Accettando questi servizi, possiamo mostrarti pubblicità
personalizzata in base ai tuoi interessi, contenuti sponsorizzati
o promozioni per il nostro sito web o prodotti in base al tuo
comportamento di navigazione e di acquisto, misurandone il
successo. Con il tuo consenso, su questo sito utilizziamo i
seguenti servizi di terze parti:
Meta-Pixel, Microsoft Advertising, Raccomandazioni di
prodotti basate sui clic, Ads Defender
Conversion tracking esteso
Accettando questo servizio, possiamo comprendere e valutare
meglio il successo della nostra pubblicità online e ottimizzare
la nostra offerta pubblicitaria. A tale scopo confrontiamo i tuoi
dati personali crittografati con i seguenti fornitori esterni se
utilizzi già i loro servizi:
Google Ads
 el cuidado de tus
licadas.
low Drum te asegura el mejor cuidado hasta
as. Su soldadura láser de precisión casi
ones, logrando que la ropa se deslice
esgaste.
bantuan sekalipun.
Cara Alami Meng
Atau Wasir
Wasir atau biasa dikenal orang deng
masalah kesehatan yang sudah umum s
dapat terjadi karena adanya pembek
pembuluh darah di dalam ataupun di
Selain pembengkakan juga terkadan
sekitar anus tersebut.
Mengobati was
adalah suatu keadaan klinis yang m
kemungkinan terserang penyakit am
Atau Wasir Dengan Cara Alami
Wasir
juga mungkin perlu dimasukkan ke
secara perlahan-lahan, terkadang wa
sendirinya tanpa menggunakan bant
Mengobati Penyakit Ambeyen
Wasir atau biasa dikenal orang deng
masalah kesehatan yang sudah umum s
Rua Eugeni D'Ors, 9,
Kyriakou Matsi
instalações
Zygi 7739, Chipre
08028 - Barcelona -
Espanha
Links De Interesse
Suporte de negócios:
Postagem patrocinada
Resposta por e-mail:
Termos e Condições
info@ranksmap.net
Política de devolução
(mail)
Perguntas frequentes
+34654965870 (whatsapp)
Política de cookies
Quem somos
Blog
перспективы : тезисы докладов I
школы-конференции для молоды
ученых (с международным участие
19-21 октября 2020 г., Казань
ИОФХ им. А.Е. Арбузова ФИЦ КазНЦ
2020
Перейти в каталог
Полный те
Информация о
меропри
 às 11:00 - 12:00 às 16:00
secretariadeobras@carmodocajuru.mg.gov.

▶ Directions for this task:
Word for word, output the records that appear above.

▶ Task response:
Accettando questi servizi, possiamo mostrarti pubblicità
personalizzata in base ai tuoi interessi, contenuti sponsorizzati
o promozioni per il nostro sito web o prodotti in base al tuo
comportamento di navigazione e di acquisto, misurandone il
successo. Con il tuo consenso, su questo sito utilizziamo i
seguenti servizi di terze parti:
Meta-Pixel, Microsoft Advertising, Raccomandazioni di
prodotti basate sui clic, Ads Defender
Conversion tracking esteso
Accettando questo servizio, possiamo comprendere e valutare
meglio il successo della nostra pubblicità online e ottimizzare
la nostra offerta pubblicitaria. A tale scopo confrontiamo i tuoi
dati personali crittografati con i seguenti fornitori esterni se
utilizzi già i loro servizi:
Google Ads
 el cuidado de tus
licadas.
low Drum te asegura el mejor cuidado hasta
as. Su soldadura láser de precisión casi
ones, logrando que la ropa se deslice
esgaste.
bantuan sekalipun.
Cara Alami Meng
Atau Wasir
Wasir atau biasa dikenal orang deng
masalah kesehatan yang sudah umum s
dapat terjadi karena adanya pembek
pembuluh darah di dalam ataupun di
Selain pembengkakan juga terkadan
sekitar anus tersebut.
Mengobati was
adalah suatu keadaan klinis yang m
kemungkinan terserang penyakit am
Atau Wasir Dengan Cara Alami
Wasir
juga mungkin perlu dimasukkan ke
secara perlahan-lahan, terkadang wa
sendirinya tanpa menggunakan bant
Mengobati Penyakit Ambeyen
Wasir atau biasa dikenal orang deng
masalah kesehatan yang sudah umum s
Rua Eugeni D'Ors, 9,
Kyriakou Matsi
instalações
Zygi 7739, Chipre
08028 - Barcelona -
Espanha
Links De Interesse
Suporte de negócios:
Postagem patrocinada
Resposta por e-mail:
Termos e Condições
info@ranksmap.net
Política de devolução
(mail)
Perguntas frequentes
+34654965870 (whatsapp)
Política de cookies
Quem somos
Blog
перспективы : тезисы докладов I
школы-конференции для молоды
ученых (с международным участие
19-21 октября 2020 г., Казань
ИОФХ им. А.Е. Арбузова ФИЦ КазНЦ
2020
Перейти в каталог
Полный те
Информация о
меропри
 às 11:00 - 12:00 às 16:00
secretariadeobras@carmodocajuru.mg.gov.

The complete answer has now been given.